Garage door springs are rated by the expected number of life cycles the spring will perform

before failure or breakage. A life cycle is equal to one open and one close of the garage door.

Most residential springs are rated at minimum 10,000 life cycles and the life cycles increase

from there. The number of life cycle for a given spring is based on several factors including the

gauge of wire used to make the spring coils, the inner diameter of the spring and the length of

the spring.dallas-tx-garage-door-spring-cycles

Every size spring will not work on every door. To determine what size spring(s) you need on

your garage door is dependent on the weight of your garage door and its components. Once

you determine the weight of the door you need to find the doors IPPT rating to determine

proper spring size. This will provide a range of springs that can be used and from that range of

springs you can determine how many life cycles the springs are rated for. Typically the more life

cycles, the more costly the spring. Example a 207X2X22.5 spring is rated for 10,000 life cycles

while a 218X2X28.5 spring is rated for 20,000 life cycles and a 225x2x33 spring is rated for

30,000 life cycles all of the springs are also rated to lift the same amount of weight. The

difference in these springs is the gauge of the wire used to make the coils and the length of the



Using the proper size spring is crucial to safety and life span of your garage door, its

components and even the garage door opener. A spring that is too small will result in a door

that is very heavy to open which results in premature failure of the garage door, garage door

components and the garage door opener.


A spring that is too large will result in a door that is to

hot when it opens, meaning the door will try to fly open, which can damage the door, door

components and the garage door opener. Too large of a spring will also make the door very

difficult to close again putting unnecessary stress on the garage door opener and the garage

door components. It is always best to have a trained garage door technician evaluate your door

and make recommendations for spring sizes to use on your garage door. The weight of your

garage door will determine what spring(s) are best suited for your garage door. The range of

springs could be a single spring or two or more springs for very heavy doors.


Whenever possible

we recommend using more than one spring. Multiple springs will provide for a more even

distribution of the load to be lifted across the garage door. In most cases it is not much more

expensive to use two springs as opposed to one spring. We also highly recommend replacing all

springs at the same time because when one spring breaks or fails the other is probably not far

behind, and the cost of doing them at the same time is less than replacing them separately.

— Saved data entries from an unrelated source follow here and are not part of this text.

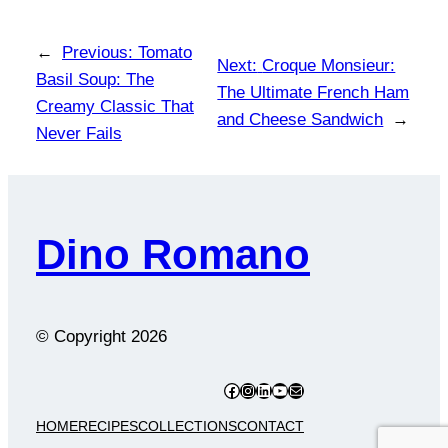
←
Previous:
Tomato
Next:
Croque Monsieur:
Basil Soup: The
The Ultimate French Ham
Creamy Classic That
and Cheese Sandwich
→
Never Fails
Dino Romano
© Copyright
2026
Facebook
Instagram
LinkedIn
YouTube
Mail
HOME
RECIPES
COLLECTIONS
CONTACT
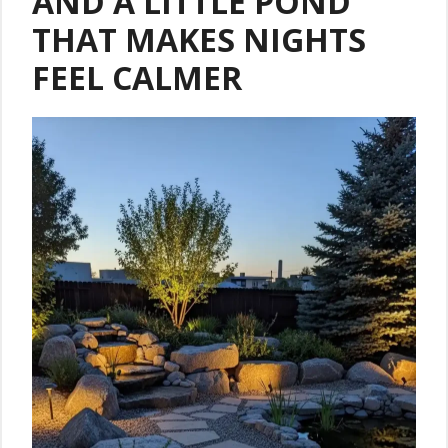
AND A LITTLE POND
THAT MAKES NIGHTS
FEEL CALMER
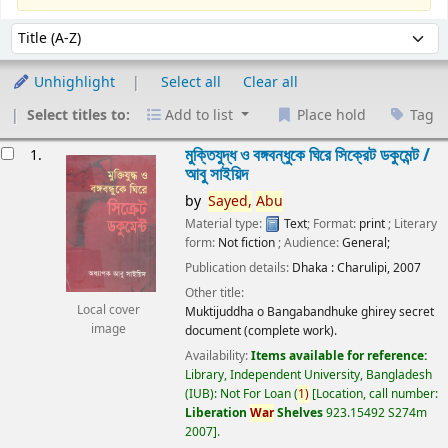
Sort
Sort by:
Unhighlight
Select all
Clear all
Select titles to:
Add to list
Place hold
Tag
esults
মুক্তিযুদ্ধ ও বঙ্গবন্ধুকে ঘিরে সিক্রেট ডকুমেন্ট /
1.
আবু সাইয়িদ
by
Sayed,
Abu
Material type:
Text
; Format:
print
; Literary
form:
Not fiction
; Audience:
General;
Publication details:
Dhaka :
Charulipi,
2007
Other title:
Local cover
Muktijuddha o Bangabandhuke ghirey secret
image
document (complete work).
Availability:
Items available for reference:
Library, Independent University, Bangladesh
(IUB): Not For Loan
(
1)
Location, call number:
Liberation
War
Shelves
923.15492 S274m
2007
.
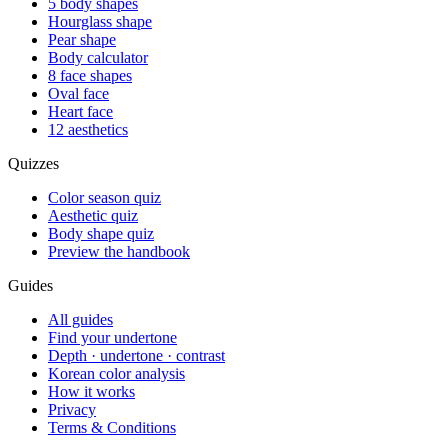
5 body shapes
Hourglass shape
Pear shape
Body calculator
8 face shapes
Oval face
Heart face
12 aesthetics
Quizzes
Color season quiz
Aesthetic quiz
Body shape quiz
Preview the handbook
Guides
All guides
Find your undertone
Depth · undertone · contrast
Korean color analysis
How it works
Privacy
Terms & Conditions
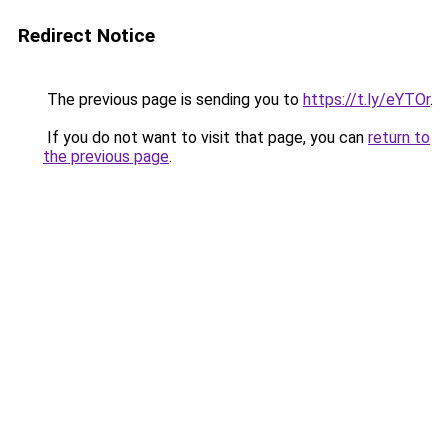
Redirect Notice
The previous page is sending you to
https://t.ly/eYTOr
.
If you do not want to visit that page, you can
return to
the previous page
.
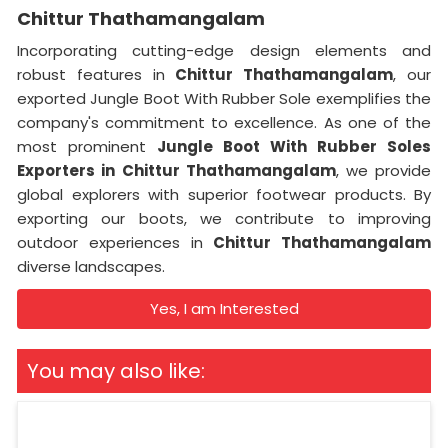
Chittur Thathamangalam
Incorporating cutting-edge design elements and
robust features in
Chittur Thathamangalam
, our
exported Jungle Boot With Rubber Sole exemplifies the
company's commitment to excellence. As one of the
most prominent
Jungle Boot With Rubber Soles
Exporters
in
Chittur Thathamangalam
, we provide
global explorers with superior footwear products. By
exporting our boots, we contribute to improving
outdoor experiences in
Chittur Thathamangalam
diverse landscapes.
Yes, I am Interested
You may also like:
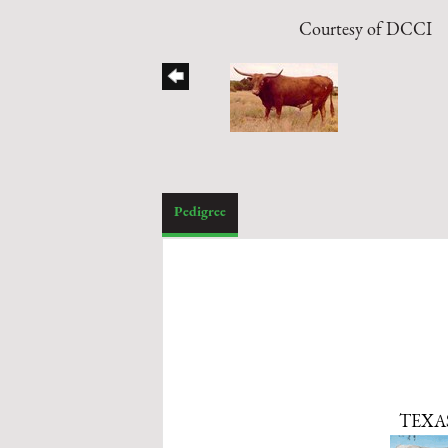
Courtesy of DCCI
Pedigree
TEXA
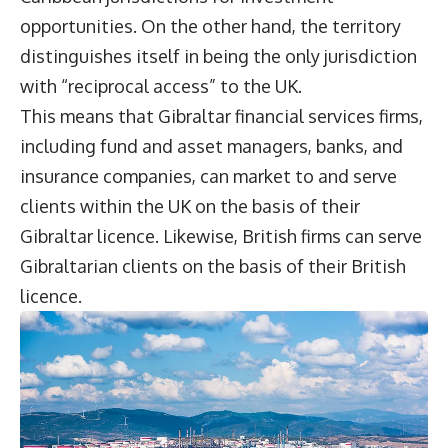
opportunities. On the other hand, the territory
distinguishes itself in being the only jurisdiction
with “reciprocal access” to the UK.
This means that Gibraltar financial services firms,
including fund and asset managers, banks, and
insurance companies, can market to and serve
clients within the UK on the basis of their
Gibraltar licence. Likewise, British firms can serve
Gibraltarian clients on the basis of their British
licence.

There is no exact science in predicting when a garage door spring will break, there are some

guidelines to use and tests you can perform. The first thing to do is to regularly check the

balance of your garage door. This is a simple test to do and will only take a few minutes. Start

with the garage door in the closed position. With the garage door closed disconnect the opener

from the door by pulling the red handle or rope, this disengages the trolley and will allow you

to open and close the garage door manually.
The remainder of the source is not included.